Technologies

Background

Positron emission tomography (PET) is a non-invasive nuclear medicine imaging technique that produces a three-dimensional image of physiological processes and tissue microenvironments, which is used for diagnosing and/or treating diseases including cancer, heart disease, and brain abnormalities. Traditionally, tumour imaging with PET relies on the use of the glucose analogue 2-deoxy-2-[18F]fluoro-D-glucose ([18F]FDG) as the imaging agent, which takes advantage of the characteristic overexpression of GLUT1 (a member of the family of facilitative hexose transport proteins known as GLUTs) in many cancerous cells.

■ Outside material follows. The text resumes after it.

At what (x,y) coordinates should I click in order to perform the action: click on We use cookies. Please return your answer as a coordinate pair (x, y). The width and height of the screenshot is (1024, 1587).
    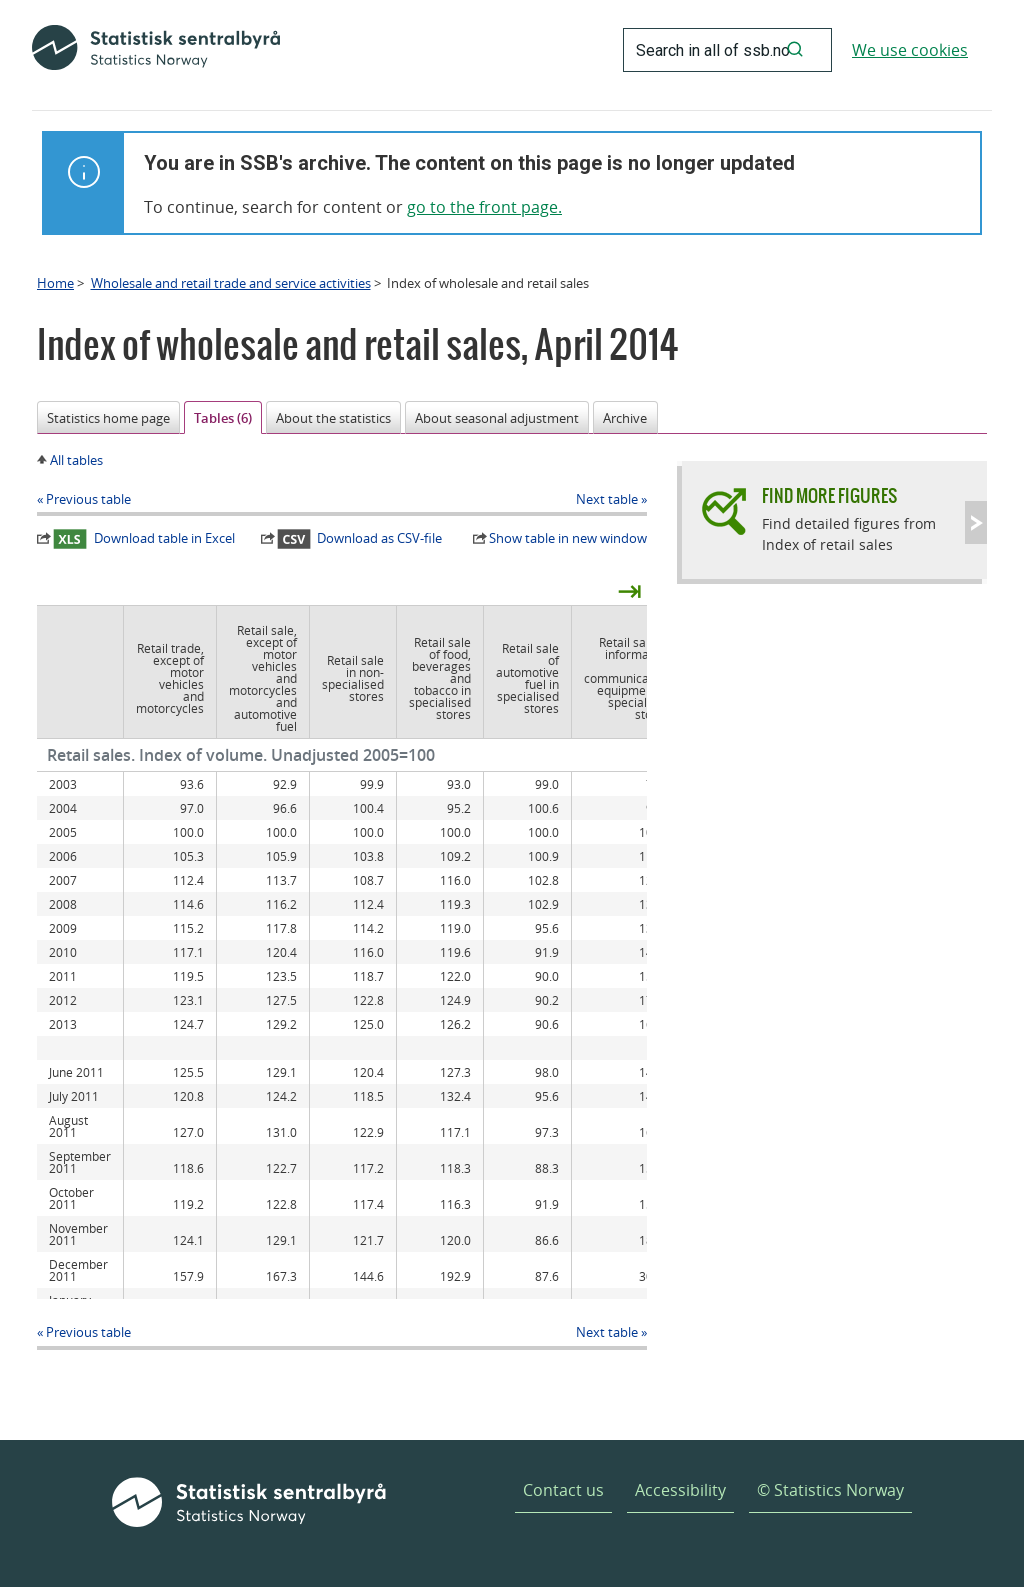
    Looking at the image, I should click on (910, 50).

Unfortunately, [18F]FDG-PET is ineffective in the detection of small tumours and more differentiated subtypes, accumulates in areas of inflammation (due to the large uptake of [18F]FDG by immune cells), and therefore, generates false-positives, or poor resolution images in PET .

Additionally, certain tumours demonstrate low expression of GLUT1, and thus false-negatives may be observed due to low concentrations of [18F]FDG entering these cancerous cells.

Description

In breast cancer, the glucose/fructose transporter GLUT2 and the fructose transporter GLUT5 have been shown to be overexpressed in many breast tumours, suggesting that fructose-based analogues would be useful for the improved imaging of breast cancer.

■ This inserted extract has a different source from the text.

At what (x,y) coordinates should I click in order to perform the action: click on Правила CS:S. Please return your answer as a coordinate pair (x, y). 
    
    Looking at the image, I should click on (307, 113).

Dr. Chris Cheeseman and colleagues at the University of Alberta have recently designed and synthesized a new class of fluorinated fructose compounds. Such fructose-based radiopharmaceuticals have the potential to be used during in vivo PET imaging of breast cancer. One such compound, 6-deoxy-6-fluoro-D-fructose (6FDF), has been shown to be transported in vitro into two human, GLUT5 expressing breast cancer cell lines. Early in vivo trials using a GLUT 5 expressing murine breast cancer model have had promising results, with flank implanted tumours readily taking up [18F]6FDF.